The Guzzler Rifle
Daniel Boone, working for Judge Richard Henderson, explored Kentucky in 1775 and marked a well-defined trail to productive lands, which returned profits for investors. Four years later the first of a still-continuing series of road improvements began; Virginia passed a law for building a "good Fort Lyon
waggon [sic] road through the great mountains." In 1780 the builders requested payment for the road over Cumberland Gap in a petition that stated that wagons had passed over it to the convenience of travelers. From then on, Virginia, followed by Kentucky, passed laws to improve the road over Cumberland Mountain.

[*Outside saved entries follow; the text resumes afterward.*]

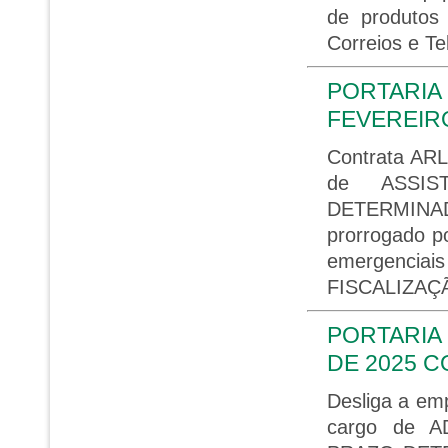
de produtos
Correios e Te
PORTARIA 
FEVEREIRO
Contrata A
de ASSIS
DETERMINA
prorrogado p
emergenciai
FISCALIZAÇ
PORTARIA 
DE 2025 
Desliga a 
cargo de 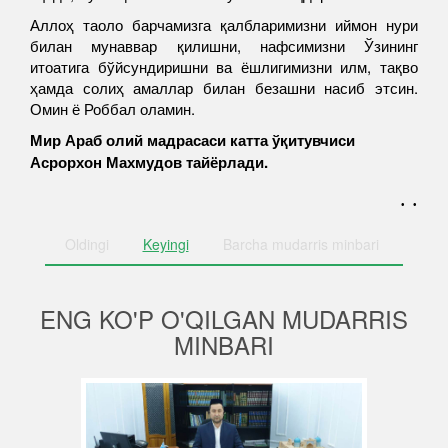
Аллоҳ таоло барчамизга қалбларимизни иймон нури
билан мунаввар қилишни, нафсимизни Ўзининг
итоатига бўйсундиришни ва ёшлигимизни илм, тақво
ҳамда солиҳ амаллар билан безашни насиб этсин.
Омин ё Роббал оламин.
Мир Араб олий мадрасаси катта ўқитувчиси
Асрорхон Махмудов тайёрлади.
. .
Oldingi
Keyingi
Barcha
mudarris minbari
ENG KO'P O'QILGAN MUDARRIS
MINBARI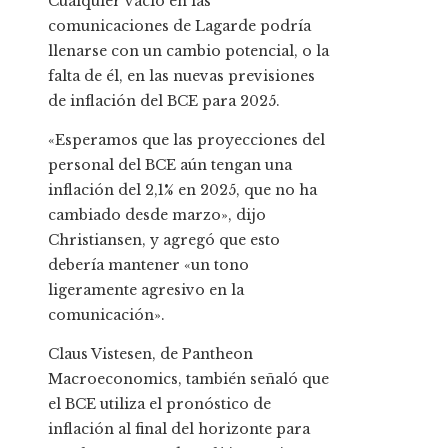
Cualquier vacío en las
comunicaciones de Lagarde podría
llenarse con un cambio potencial, o la
falta de él, en las nuevas previsiones
de inflación del BCE para 2025.
«Esperamos que las proyecciones del
personal del BCE aún tengan una
inflación del 2,1% en 2025, que no ha
cambiado desde marzo», dijo
Christiansen, y agregó que esto
debería mantener «un tono
ligeramente agresivo en la
comunicación».
Claus Vistesen, de Pantheon
Macroeconomics, también señaló que
el BCE utiliza el pronóstico de
inflación al final del horizonte para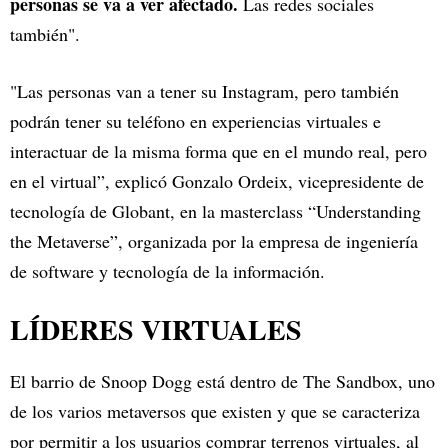
personas se va a ver afectado.
Las redes sociales
también".
"Las personas van a tener su Instagram, pero también
podrán tener su teléfono en experiencias virtuales e
interactuar de la misma forma que en el mundo real, pero
en el virtual”, explicó Gonzalo Ordeix, vicepresidente de
tecnología de Globant, en la masterclass “Understanding
the Metaverse”, organizada por la empresa de ingeniería
de software y tecnología de la información.
LÍDERES VIRTUALES
El barrio de Snoop Dogg está dentro de The Sandbox, uno
de los varios metaversos que existen y que se caracteriza
por permitir a los usuarios comprar terrenos virtuales, al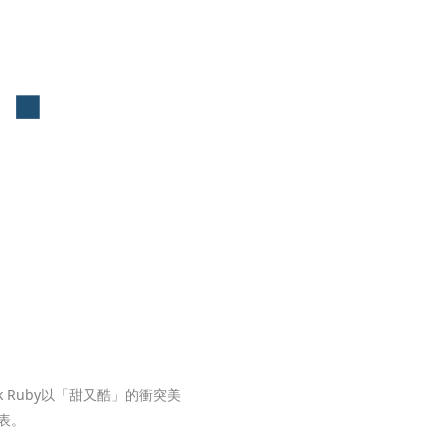
ack Ruby以「甜又酷」的衝突美
表。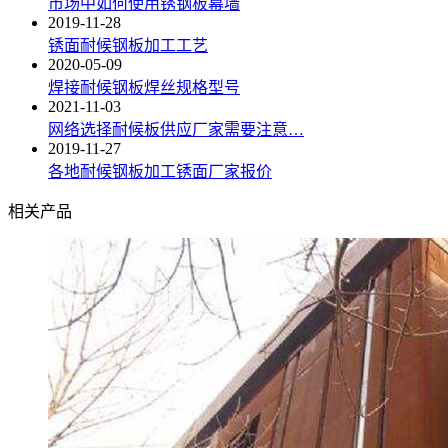
市场中如何使用锈钢板幕墙
2019-11-28
锈面耐候钢板加工工艺
2020-05-09
焊接耐候钢板焊丝规格型号
2021-11-03
网络选择耐候板供应厂家需要注意…
2019-11-27
各地耐候钢板加工锈面厂家报价
相关产品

Immigration through the Gap began immediately, and by the end of the Revolutionary War some 12,000 persons had crossed into the new territory. By 1792 the population was over 100,000 and Kentucky was admitted to the Union.

During the 1790s traffic on the Wilderness Road increased. By 1800 almost 300,000 people had crossed the Gap going west. And each year as many head of livestock were driven east. As it had always been, the Gap was an important route of commerce and transportation.

Then in the 1820s and 1830s man overcame the mountain wall. The west could be reached easily over the Erie, the Pennsylvania Main Line, or the Chesapeake and Ohio Canals, or on steamboats up the Mississippi. Cumberland Gap declined in importance, but it had seen the opening of the first American West.